== INPUT ==

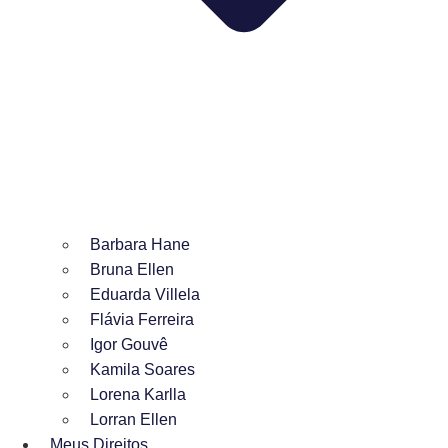
Barbara Hane
Bruna Ellen
Eduarda Villela
Flávia Ferreira
Igor Gouvê
Kamila Soares
Lorena Karlla
Lorran Ellen
Meus Direitos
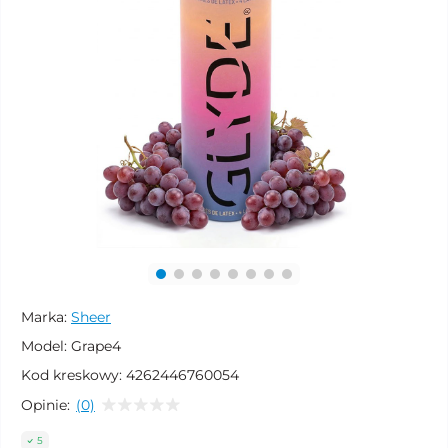
Marka:
Sheer
Model:
Grape4
Kod kreskowy:
4262446760054
Opinie:
(0)
5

===

◆ WHAT TO DO
Copy out, exactly and without pictures, each line from the one containing "Meus Direitos" through the final line of the entries, both ends included.

◆ FINAL ANSWER
Meus Direitos
Marka:
Sheer
Model:
Grape4
Kod kreskowy:
4262446760054
Opinie:
(0)
5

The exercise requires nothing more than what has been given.